◆ **Exercise objective**
Note how many lines in the entries below contain the string "Double", and answer with that number and no other text.

[Dataset excerpts]
+--
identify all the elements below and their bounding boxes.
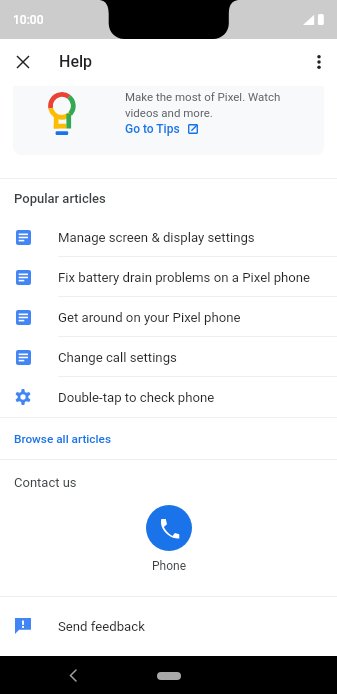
- staticText: Fix battery drain problems on a Pixel ph…: [58, 270, 311, 285]
- button[interactable]: Change call settings: [0, 337, 337, 377]
- staticText: Contact us: [14, 475, 77, 490]
- button[interactable]: Close: [5, 44, 41, 80]
- staticText: Popular articles: [14, 191, 106, 206]
- staticText: Get around on your Pixel phone: [58, 310, 241, 325]
- staticText: Help: [59, 52, 93, 71]
- button[interactable]: Browse all articles: [0, 418, 337, 459]
- button[interactable]: More options: [301, 44, 337, 80]
- button[interactable]: Explore Pixel tips: [13, 86, 324, 155]
- button[interactable]: Double-tap to check phone: [0, 377, 337, 417]
- staticText: Make the most of Pixel. Watch videos and…: [125, 90, 305, 120]
- staticText: Phone: [152, 559, 187, 573]
- staticText: Change call settings: [58, 350, 177, 365]
- button[interactable]: Manage screen & display settings: [0, 217, 337, 257]
- button[interactable]: Back: [61, 663, 85, 687]
- staticText: Send feedback: [58, 619, 145, 634]
- button[interactable]: Get around on your Pixel phone: [0, 297, 337, 337]
- staticText: Go to Tips: [125, 122, 180, 136]
- button[interactable]: Send feedback: [0, 597, 337, 655]
- staticText: Manage screen & display settings: [58, 230, 255, 245]
- button[interactable]: Fix battery drain problems on a Pixel ph…: [0, 257, 337, 297]
- button[interactable]: Home: [157, 672, 181, 680]
- staticText: 10:00: [13, 13, 44, 27]
- button[interactable]: Phone: [146, 505, 192, 573]
- staticText: Browse all articles: [14, 432, 111, 446]
- staticText: Double-tap to check phone: [58, 390, 215, 405]
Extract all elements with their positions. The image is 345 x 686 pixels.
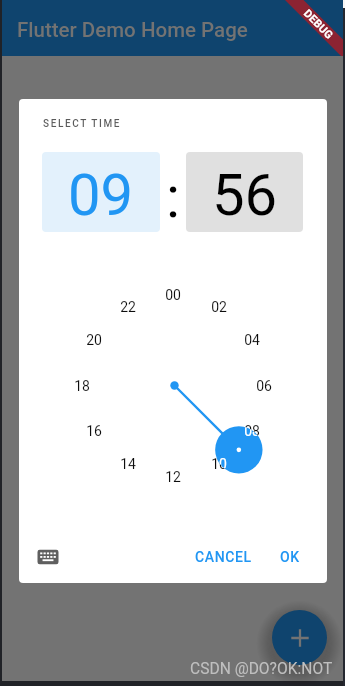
staticText: 18 [74, 378, 90, 394]
button[interactable]: Add [272, 610, 327, 665]
staticText: 04 [244, 332, 260, 348]
staticText: 10 [211, 456, 227, 472]
staticText: DEBUG [301, 7, 336, 42]
staticText: 22 [120, 299, 136, 315]
staticText: 06 [256, 378, 272, 394]
staticText: 56 [212, 161, 278, 229]
staticText: SELECT TIME [43, 118, 122, 130]
staticText: 10 [215, 456, 227, 472]
staticText: 20 [86, 332, 102, 348]
button[interactable]: OK [272, 541, 308, 573]
staticText: 00 [165, 287, 181, 303]
staticText: CANCEL [195, 549, 252, 565]
button[interactable]: 09 [42, 152, 160, 232]
button[interactable]: CANCEL [187, 541, 260, 573]
button[interactable]: Switch to text input mode [30, 539, 66, 575]
staticText: 12 [165, 469, 181, 485]
staticText: CSDN @DO?OK:NOT [190, 660, 333, 678]
staticText: : [166, 163, 181, 231]
staticText: 02 [211, 299, 227, 315]
staticText: Flutter Demo Home Page [17, 18, 248, 42]
staticText: 16 [86, 423, 102, 439]
staticText: 08 [244, 426, 260, 439]
staticText: 08 [244, 423, 260, 439]
staticText: 09 [68, 161, 134, 229]
staticText: OK [280, 549, 300, 565]
staticText: 14 [120, 456, 136, 472]
button[interactable]: 56 [186, 152, 303, 232]
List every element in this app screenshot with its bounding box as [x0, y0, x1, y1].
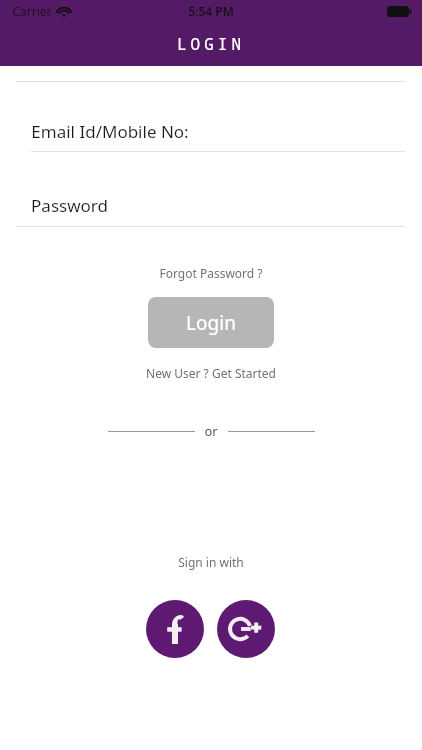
staticText: Email Id/Mobile No: — [31, 120, 189, 143]
staticText: Carrier — [12, 3, 52, 19]
staticText: Password — [31, 194, 108, 217]
staticText: 5:54 PM — [188, 3, 234, 19]
button[interactable]: Email Id/Mobile No: — [0, 110, 422, 152]
button[interactable]: Login — [148, 297, 274, 348]
staticText: or — [204, 422, 218, 440]
staticText: LOGIN — [177, 33, 246, 55]
button[interactable]: Sign in with Google Plus — [217, 600, 275, 658]
button[interactable]: New User ? Get Started — [138, 362, 284, 384]
staticText: New User ? Get Started — [146, 365, 276, 381]
staticText: Forgot Password ? — [159, 265, 263, 281]
staticText: Sign in with — [178, 554, 244, 570]
button[interactable]: Sign in with Facebook — [146, 600, 204, 658]
staticText: Login — [186, 310, 236, 336]
button[interactable]: Password — [0, 184, 422, 226]
button[interactable]: Forgot Password ? — [151, 262, 271, 284]
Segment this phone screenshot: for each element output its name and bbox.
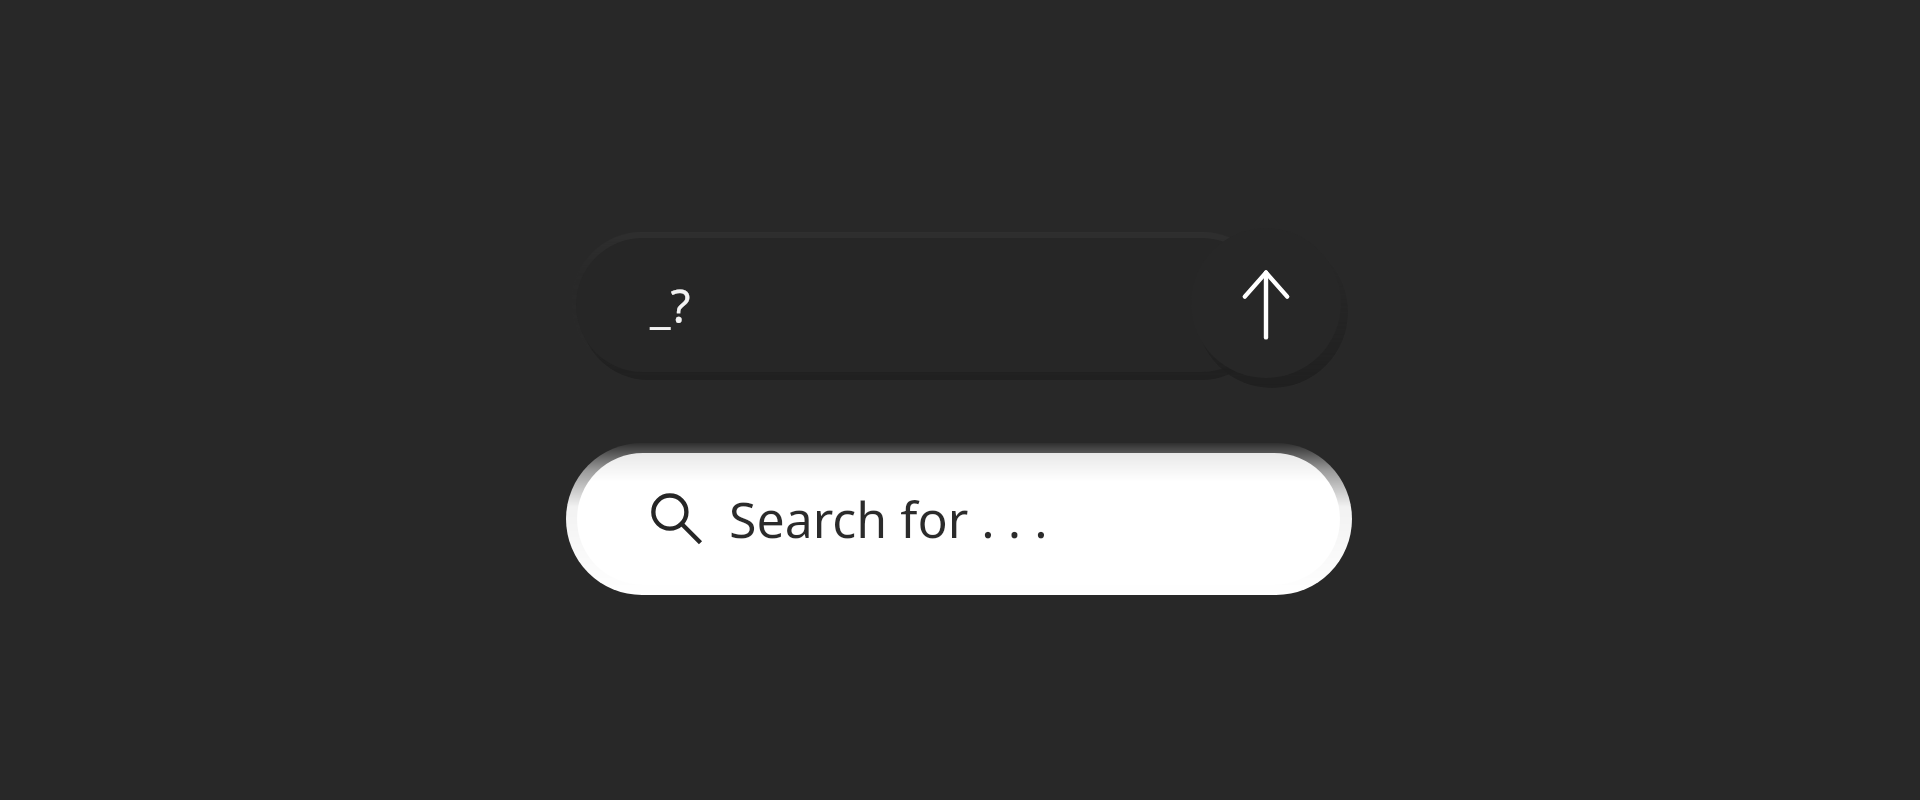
button[interactable]: Send <box>1191 228 1341 378</box>
staticText: _? <box>650 274 691 337</box>
button[interactable]: Search for . . . <box>577 453 1340 585</box>
button[interactable]: _? <box>576 238 1268 372</box>
staticText: Search for . . . <box>729 485 1048 553</box>
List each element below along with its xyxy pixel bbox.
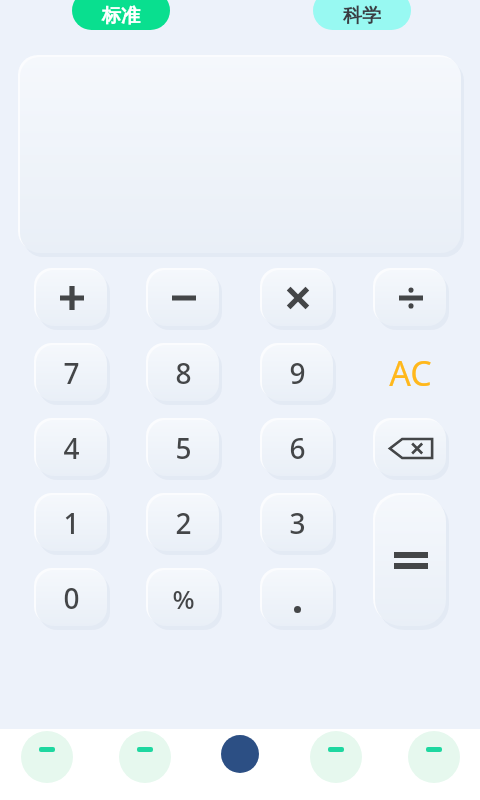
button[interactable]: 2: [148, 495, 219, 551]
button[interactable]: 7: [36, 345, 107, 401]
staticText: 7: [63, 354, 80, 392]
button[interactable]: [262, 570, 333, 626]
staticText: 5: [175, 429, 192, 467]
button[interactable]: Tool 4: [308, 731, 364, 787]
button[interactable]: %: [148, 570, 219, 626]
button[interactable]: Tool 2: [117, 731, 173, 787]
staticText: %: [172, 581, 195, 616]
button[interactable]: Divide: [375, 270, 446, 326]
button[interactable]: 9: [262, 345, 333, 401]
staticText: 6: [289, 429, 306, 467]
button[interactable]: 3: [262, 495, 333, 551]
staticText: 8: [175, 354, 192, 392]
button[interactable]: Tool 5: [406, 731, 462, 787]
button[interactable]: 1: [36, 495, 107, 551]
button[interactable]: 标准: [72, 0, 170, 30]
staticText: AC: [389, 350, 432, 396]
button[interactable]: 4: [36, 420, 107, 476]
staticText: 标准: [102, 4, 140, 28]
staticText: 科学: [343, 4, 381, 28]
staticText: 3: [289, 504, 306, 542]
staticText: 2: [175, 504, 192, 542]
staticText: 9: [289, 354, 306, 392]
staticText: 1: [63, 504, 80, 542]
button[interactable]: 6: [262, 420, 333, 476]
button[interactable]: 8: [148, 345, 219, 401]
button[interactable]: AC: [375, 345, 446, 401]
button[interactable]: Subtract: [148, 270, 219, 326]
button[interactable]: Calculator: [210, 729, 270, 787]
button[interactable]: Add: [36, 270, 107, 326]
button[interactable]: 0: [36, 570, 107, 626]
button[interactable]: 科学: [313, 0, 411, 30]
staticText: 0: [63, 579, 80, 617]
button[interactable]: Backspace: [375, 420, 446, 476]
button[interactable]: Tool 1: [19, 731, 75, 787]
button[interactable]: 5: [148, 420, 219, 476]
button[interactable]: Equals: [375, 495, 446, 626]
staticText: 4: [63, 429, 80, 467]
button[interactable]: Multiply: [262, 270, 333, 326]
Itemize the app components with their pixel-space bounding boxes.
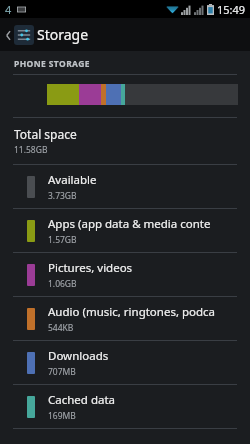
+--
◆ **Exercise solution**
2